INPUT FOR THIS TASK:
⁂

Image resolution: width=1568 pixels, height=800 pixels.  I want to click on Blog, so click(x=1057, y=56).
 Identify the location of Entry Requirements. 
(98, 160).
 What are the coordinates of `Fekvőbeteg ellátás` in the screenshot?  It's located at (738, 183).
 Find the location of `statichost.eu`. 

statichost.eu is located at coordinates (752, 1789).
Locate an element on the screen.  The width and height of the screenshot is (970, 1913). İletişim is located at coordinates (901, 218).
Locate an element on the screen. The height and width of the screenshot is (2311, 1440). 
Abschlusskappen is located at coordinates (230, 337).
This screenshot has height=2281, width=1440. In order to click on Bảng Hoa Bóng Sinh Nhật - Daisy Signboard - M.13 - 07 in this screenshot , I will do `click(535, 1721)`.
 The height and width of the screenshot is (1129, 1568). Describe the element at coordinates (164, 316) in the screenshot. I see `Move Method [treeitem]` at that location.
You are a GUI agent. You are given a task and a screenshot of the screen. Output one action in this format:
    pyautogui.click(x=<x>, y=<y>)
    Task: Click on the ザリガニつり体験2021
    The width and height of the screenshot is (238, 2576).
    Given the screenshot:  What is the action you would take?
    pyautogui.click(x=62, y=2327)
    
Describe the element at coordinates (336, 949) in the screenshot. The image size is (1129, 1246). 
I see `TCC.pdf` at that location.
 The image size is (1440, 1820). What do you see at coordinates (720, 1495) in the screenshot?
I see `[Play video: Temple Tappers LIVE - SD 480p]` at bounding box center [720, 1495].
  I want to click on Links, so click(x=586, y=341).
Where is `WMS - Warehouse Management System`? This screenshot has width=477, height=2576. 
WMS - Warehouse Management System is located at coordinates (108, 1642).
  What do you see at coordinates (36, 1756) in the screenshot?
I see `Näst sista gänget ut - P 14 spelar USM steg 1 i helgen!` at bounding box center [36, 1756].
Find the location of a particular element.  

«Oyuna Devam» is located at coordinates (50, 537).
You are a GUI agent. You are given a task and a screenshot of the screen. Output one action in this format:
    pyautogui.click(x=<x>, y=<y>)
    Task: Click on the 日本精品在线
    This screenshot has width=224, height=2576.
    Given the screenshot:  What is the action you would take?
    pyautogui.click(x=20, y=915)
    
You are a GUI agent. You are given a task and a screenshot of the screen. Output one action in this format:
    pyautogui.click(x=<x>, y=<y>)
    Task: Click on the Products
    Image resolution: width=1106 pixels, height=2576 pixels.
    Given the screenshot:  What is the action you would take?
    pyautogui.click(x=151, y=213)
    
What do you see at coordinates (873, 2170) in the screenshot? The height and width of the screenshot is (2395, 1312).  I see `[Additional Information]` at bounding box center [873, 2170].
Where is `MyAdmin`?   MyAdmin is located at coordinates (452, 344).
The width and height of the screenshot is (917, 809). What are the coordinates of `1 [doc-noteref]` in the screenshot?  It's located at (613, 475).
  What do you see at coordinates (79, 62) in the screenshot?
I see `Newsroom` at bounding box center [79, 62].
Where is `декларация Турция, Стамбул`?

⁂

WHAT YOU ARE ASKED TO DO: Give back the data exactly.

EXPECTED OUTPUT:
Image resolution: width=1568 pixels, height=800 pixels.  I want to click on Blog, so click(x=1057, y=56).
 Identify the location of Entry Requirements. 
(98, 160).
 What are the coordinates of `Fekvőbeteg ellátás` in the screenshot?  It's located at (738, 183).
 Find the location of `statichost.eu`. 

statichost.eu is located at coordinates (752, 1789).
Locate an element on the screen.  The width and height of the screenshot is (970, 1913). İletişim is located at coordinates (901, 218).
Locate an element on the screen. The height and width of the screenshot is (2311, 1440). 
Abschlusskappen is located at coordinates (230, 337).
This screenshot has height=2281, width=1440. In order to click on Bảng Hoa Bóng Sinh Nhật - Daisy Signboard - M.13 - 07 in this screenshot , I will do `click(535, 1721)`.
 The height and width of the screenshot is (1129, 1568). Describe the element at coordinates (164, 316) in the screenshot. I see `Move Method [treeitem]` at that location.
You are a GUI agent. You are given a task and a screenshot of the screen. Output one action in this format:
    pyautogui.click(x=<x>, y=<y>)
    Task: Click on the ザリガニつり体験2021
    The width and height of the screenshot is (238, 2576).
    Given the screenshot:  What is the action you would take?
    pyautogui.click(x=62, y=2327)
    
Describe the element at coordinates (336, 949) in the screenshot. The image size is (1129, 1246). 
I see `TCC.pdf` at that location.
 The image size is (1440, 1820). What do you see at coordinates (720, 1495) in the screenshot?
I see `[Play video: Temple Tappers LIVE - SD 480p]` at bounding box center [720, 1495].
  I want to click on Links, so click(x=586, y=341).
Where is `WMS - Warehouse Management System`? This screenshot has width=477, height=2576. 
WMS - Warehouse Management System is located at coordinates (108, 1642).
  What do you see at coordinates (36, 1756) in the screenshot?
I see `Näst sista gänget ut - P 14 spelar USM steg 1 i helgen!` at bounding box center [36, 1756].
Find the location of a particular element.  

«Oyuna Devam» is located at coordinates (50, 537).
You are a GUI agent. You are given a task and a screenshot of the screen. Output one action in this format:
    pyautogui.click(x=<x>, y=<y>)
    Task: Click on the 日本精品在线
    This screenshot has width=224, height=2576.
    Given the screenshot:  What is the action you would take?
    pyautogui.click(x=20, y=915)
    
You are a GUI agent. You are given a task and a screenshot of the screen. Output one action in this format:
    pyautogui.click(x=<x>, y=<y>)
    Task: Click on the Products
    Image resolution: width=1106 pixels, height=2576 pixels.
    Given the screenshot:  What is the action you would take?
    pyautogui.click(x=151, y=213)
    
What do you see at coordinates (873, 2170) in the screenshot? The height and width of the screenshot is (2395, 1312).  I see `[Additional Information]` at bounding box center [873, 2170].
Where is `MyAdmin`?   MyAdmin is located at coordinates (452, 344).
The width and height of the screenshot is (917, 809). What are the coordinates of `1 [doc-noteref]` in the screenshot?  It's located at (613, 475).
  What do you see at coordinates (79, 62) in the screenshot?
I see `Newsroom` at bounding box center [79, 62].
Where is `декларация Турция, Стамбул`?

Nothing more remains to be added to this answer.